Опять-таки, погрешив против истины, департамент утверждает, что «дети, произведенные на свет 15—19-летними матерями, на 36 % чаще рождаются с низким весом по сравнению с детьми от матерей старше 19 лет». Но разница в весе зависит, прежде всего, от уровня доходов семьи, и при сравнении женщин с примерно одинаковым достатком оказывается, что дети тинэйджеров рождаются с низким весом реже, чем дети женщин старше 20 лет. В старых книгах по акушерству всегда отмечалось, что риск материнской смертности увеличивается с возрастом женщины; равно как и риск синдрома Дауна для младенца, хотя вероятность и того и другого на удивление мала во всех возрастах, несмотря на шумиху, поднятую в последние годы. В 1983 г. материнская смертность среди женщин 35–39 лет, составила 2 % на 10 000 родов, хотя и была в несколько раз выше, чем у двадцатилетних и младше. Аналогичная история с синдромом Дауна: у детей, рожденных сорокалетними женщинами, вероятность этого заболевания составляет 1 на 100, а у женщин до тридцати – 1 на 1000 (27). Также общеизвестно, что раком молочной железы реже всего заболевают женщины, родившие первого ребенка до 20 лет (28).
Охотно распространяясь насчет мнимых опасностей материнства, контролеры подростковых беременностей удивительно оптимистично смотрят на последствия абортов. Они даже, ничтоже сумняшеся, заявляют, что аборт для подростков безопаснее материнства (29)!
Как ближайшие, так и отдаленные последствия абортов подтверждены огромным количеством документальных фактов. У таких женщин потом чаще рождаются недоношенные дети… Одно из обширнейших исследований, посвященное последствиям абортов, когда в течение 6 лет было обследовано 20 000 жительниц Нью-Йорка, в свое время сделавших аборт, показало, что недоношенных детей у них родилось на 61 % больше, чем у контрольной группы, чья первая беременность закончилась родами (30). Данное исследование вскрыло и другие плачевные последствия абортов. У женщин, сделавших аборт, следующие беременности в несколько раз чаще протекали с осложнениями, на 53 % повышалась вероятность смерти ребенка в утробе, на 26 % – младенческая смертность, на 26 % – риск патологии внутриутробного развития.

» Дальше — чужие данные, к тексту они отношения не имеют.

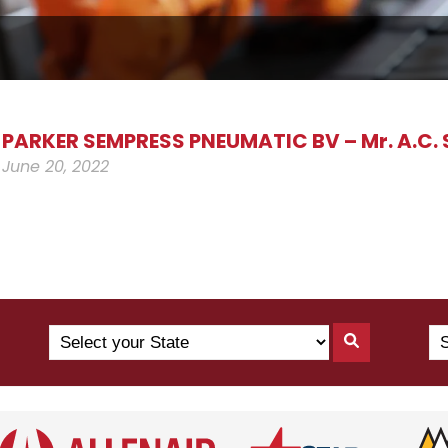
PARKER SEMPRESS PNEUMATIC BV – Mr. A.C. 
June 20, 2022
Search
Se
Search
by
Yo
By
State
Co
State
(N
US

После аборта серьезно повышается вероятность бесплодия… Для борцов с перенаселением это большой плюс: выходит, что аборт выполняет сразу две задачи, он не только разово уменьшает количество людей, но и в дальнейшем угрожает фертильности женщины.
Открыто поддерживая контрацепцию и аборты, государственные «планировщики семьи» часто предлагают в качестве альтернативы стерилизацию. Сейчас в США ежегодно стерилизуется 1 млн. мужчин и женщин, почти на 30 % больше, чем в начале 70-х гг. (31). Федеральное правительство оплачивает через систему «Медикейд» около 100 тыс. стерилизаций в год, новые секс-программы уже в начальной школе расписывают достоинства стерилизации, а бесплатная вазектомия особенно усиленно пропагандируется в местах проживания большого количества молодежи.
Законы штатов разрешают стерилизовать подростков, а в ряде случаев даже обеспечивают условия для принудительной стерилизации. Федеральные законы допускают стерилизацию за государственный счет только с 21 года и при условии информированного согласия пациента, но нарушители закона, если их поймают за руку, должны лишь вернуть соответствующую сумму в федеральный фонд. Адвокаты Союза потребителей в 1979 году заявили, что из десяти больниц, где они проводили проверку, в семи федеральный закон нарушался: врачи стерилизовали юношей и девушек, не достигших 21 года и не дававших информированного согласия, а порой даже силой вырывали «согласие» у женщин во время родов, либо добивались его под разными лживыми предлогами (32).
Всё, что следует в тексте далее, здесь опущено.